Even as he answered, he had already begun to transform.
●
The town of Friedland was basically peaceful. There was the concern that a xenobeast or demigod might show up during Yukinari’s absence, but at the moment, there was no sign of any such danger. Guards had been posted at Yukinari’s “sanctuary,” which was the place any would-be challenger was likely to attack first. It was easy enough, as there were already observation platforms around it that had once been used to confirm whether the erdgod had eaten its sacrifice. If anything showed up, the guards would see it immediately.
“I wonder if things are going all right for Yukinari...” Fiona murmured, pausing in her work. Several pieces of paper lay in front of her. Paper was a valuable resource, but it was also the most convenient way to keep the detailed records necessary to administer a town. Sheepskin didn’t last long enough, and wooden scrolls took up too much room. So Fiona bought as much paper as she could when merchants came by.
“I wonder... I don’t know how fast the iron horse Lord Yukinari made can travel.”
Fiona hadn’t been speaking to anyone in particular, but Berta, standing in a corner of the room, ans
wered anyway. Yukinari had asked Berta to help Fiona while he was away with the multitude of little jobs that hounded the deputy mayor, so the girl—aware of her status as Yukinari’s shrine maiden and property—dutifully waited by Fiona’s side to be given some sort of work.

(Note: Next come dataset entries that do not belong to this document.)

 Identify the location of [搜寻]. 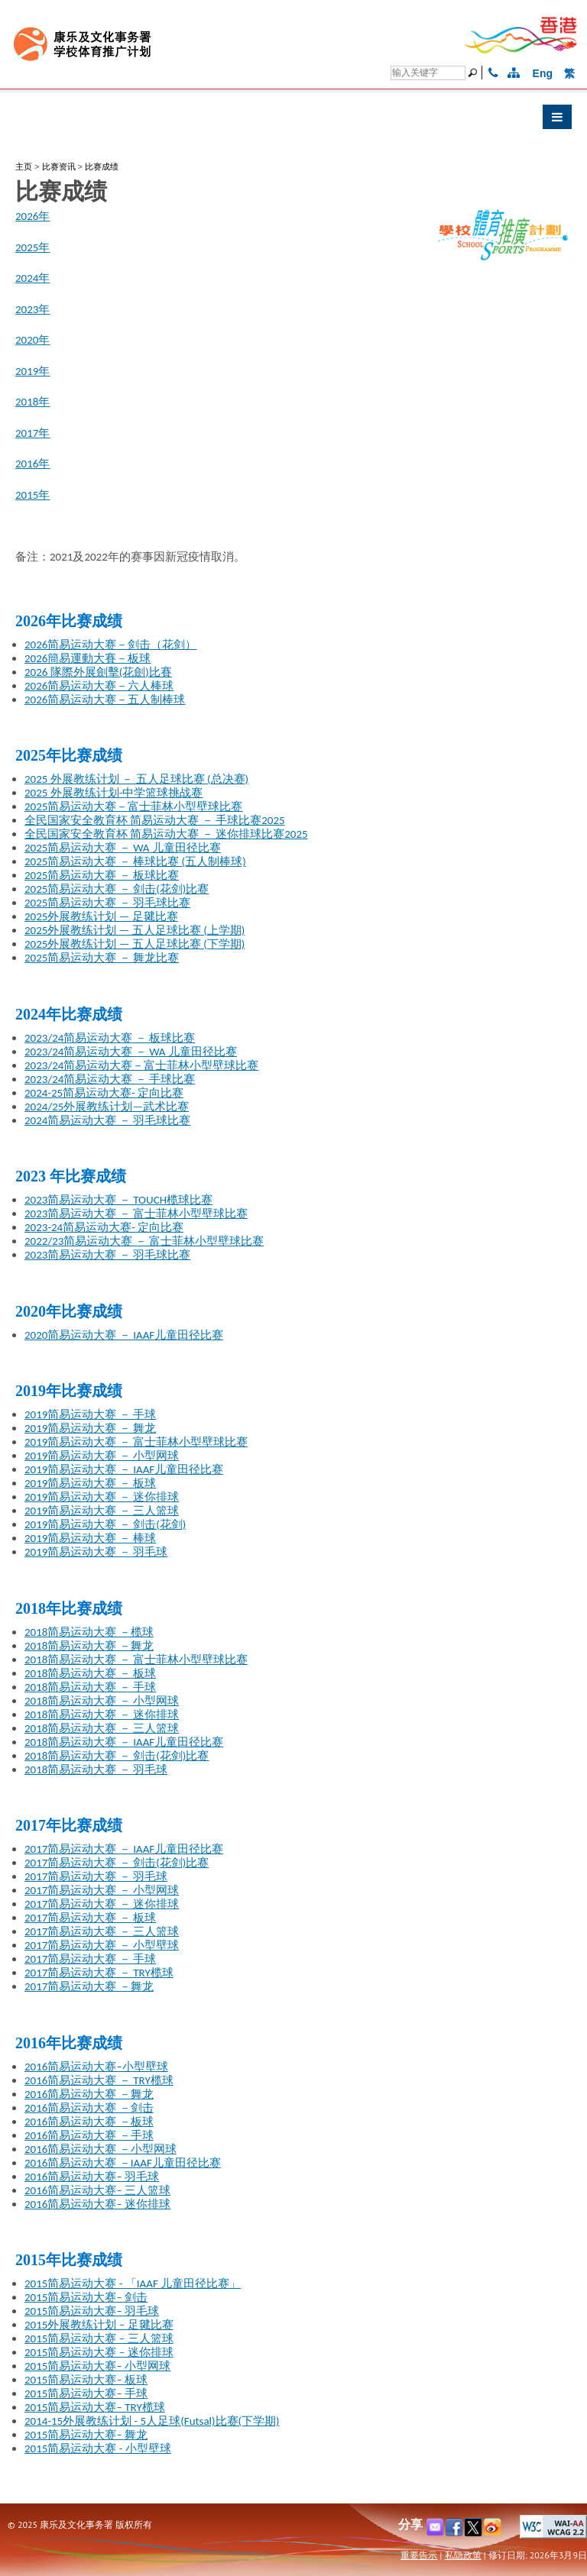 (428, 73).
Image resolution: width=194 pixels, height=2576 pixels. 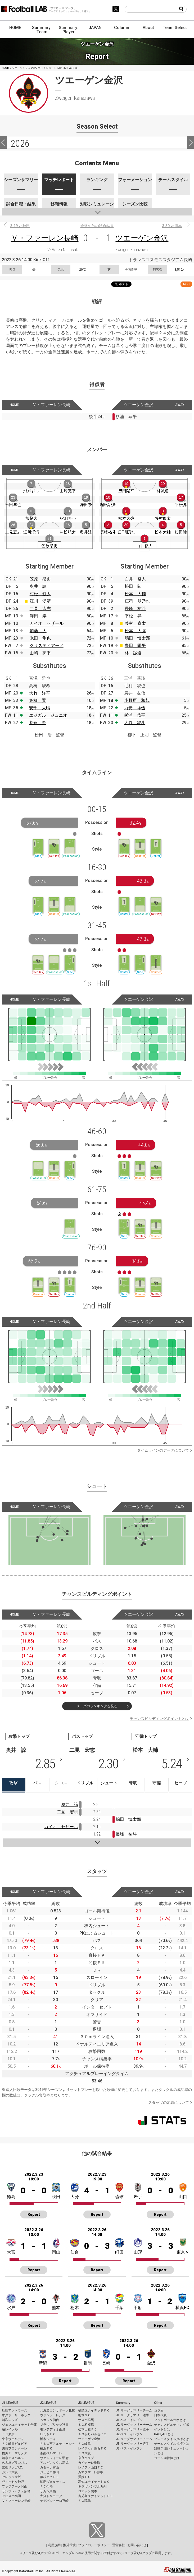 What do you see at coordinates (48, 2434) in the screenshot?
I see `いわきＦＣ` at bounding box center [48, 2434]. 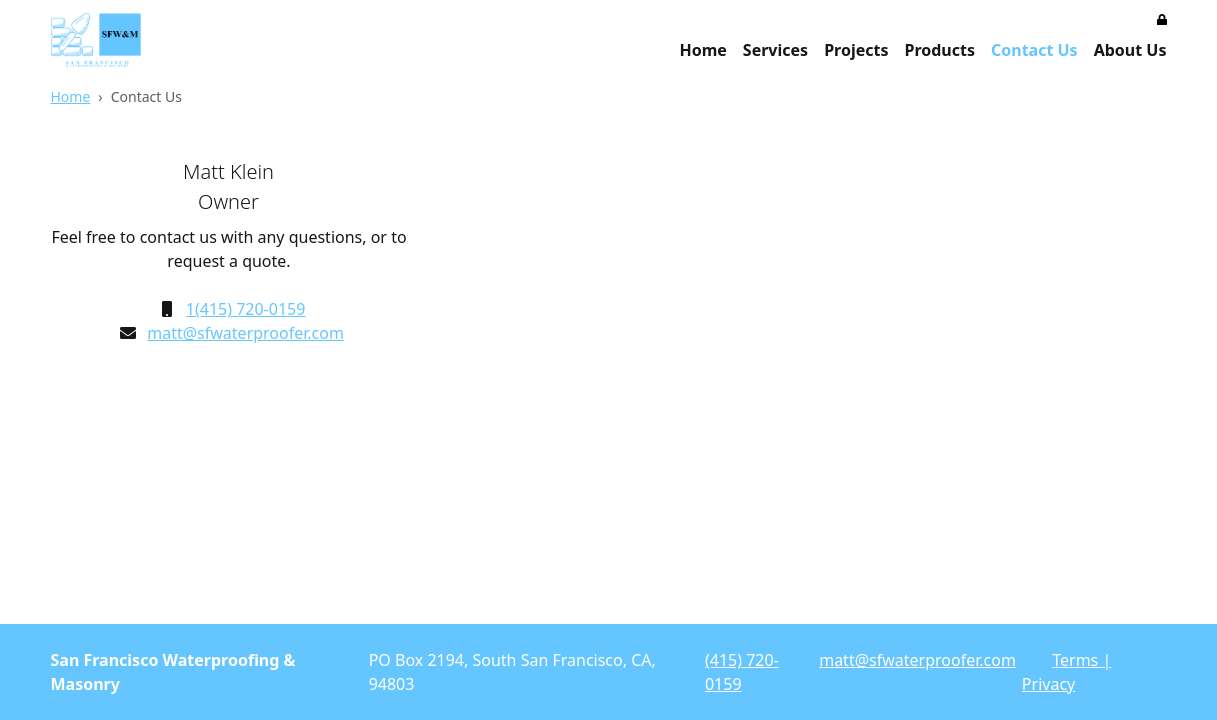  Describe the element at coordinates (1035, 662) in the screenshot. I see `Login` at that location.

“But Lord Yukinari did say he would be back as soon as he could. Oh, would you like more tea?”
“No, thank you,” Fiona said with a grim smile and a shake of her head. Berta was there to help Fiona, but with no knowledge or experience in administration, there wasn’t much she could do. She could make tea, pick up objects that fell off the desk, and rub Fiona’s tense shoulders—but that was it. Yukinari hadn’t really left Berta to help so much as he was putting her in Fiona’s care. The girl would have been in much greater danger of being attacked if he had left her alone in the sanctuary.

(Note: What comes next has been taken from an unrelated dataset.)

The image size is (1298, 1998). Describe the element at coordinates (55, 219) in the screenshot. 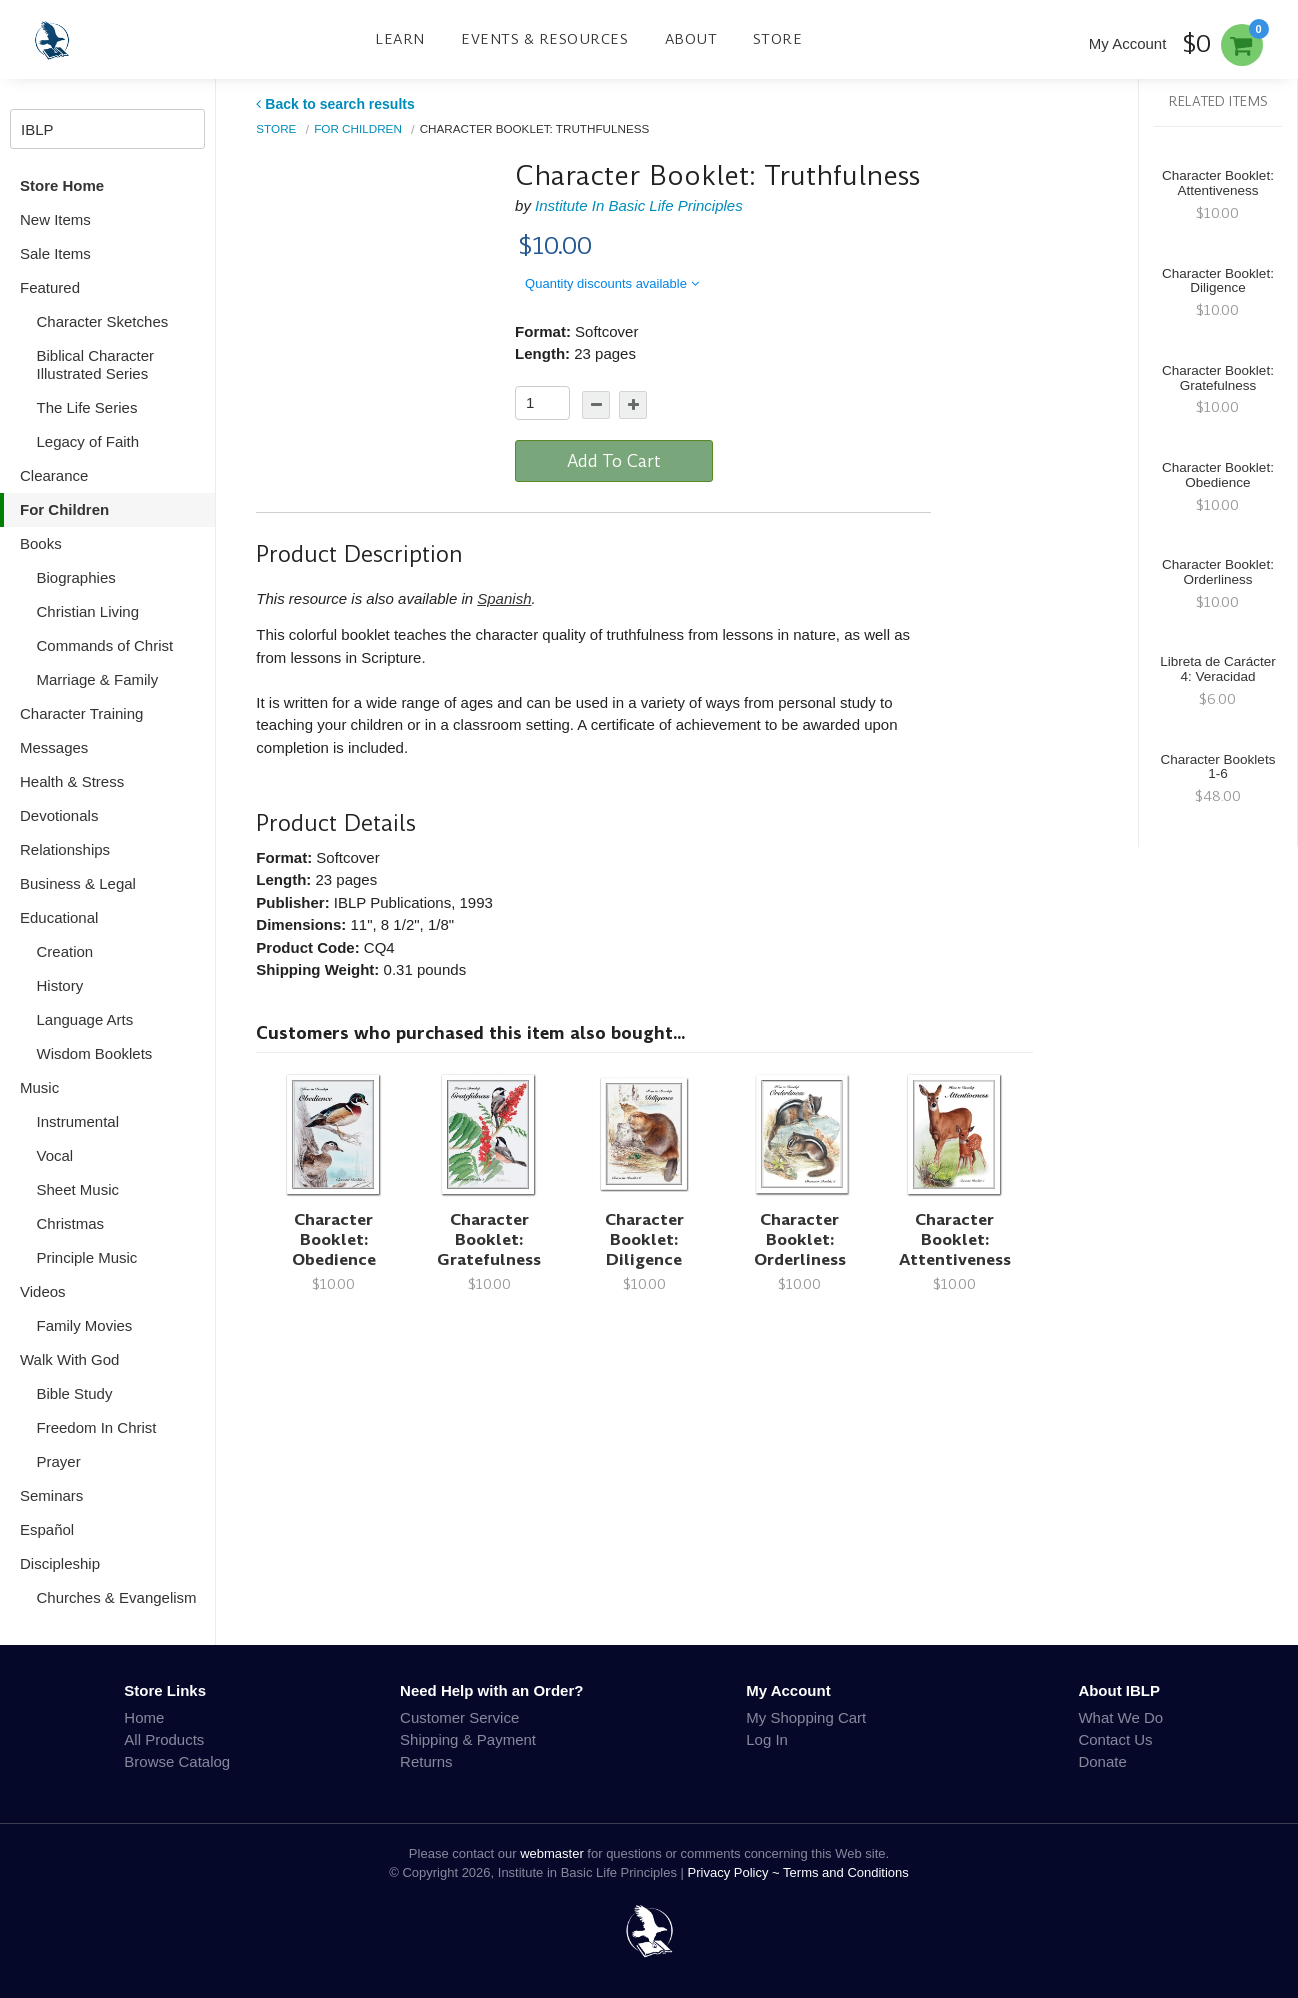 I see `New Items` at that location.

“She’s not a kitten...” Fiona muttered.
“I’m sorry? A kitten? Do you need a—”
“It’s nothing, I was just talking to myself,” Fiona said with a sigh.
“Um... Lady Fiona?” Berta began to speak as though something had suddenly occurred to her. “Is it possible... You know...” But hesitation soon swallowed up the words that might have followed. “Um... Could it be... Oh, I—I’m sorry, never mind.”
“Don’t trail off. You know I hate that.” Fiona frowned, and Berta, almost fearfully, resumed:
“I thought maybe... without Lord Yukinari here... maybe you’re lonely?”
“Huh? What makes you think that?”
“Well, every time you stop writing, you whisper his name...”
This left Fiona to furrow her brow in silence.
“You’re very much in love with Lord Yukinari, aren’t you, Lady Fiona?”
“I only act like that to tease him. I do it because it’s funny. He’s got those godlike powers, but inside he’s just a regular boy... even if he does have some decent ideas from time to time.”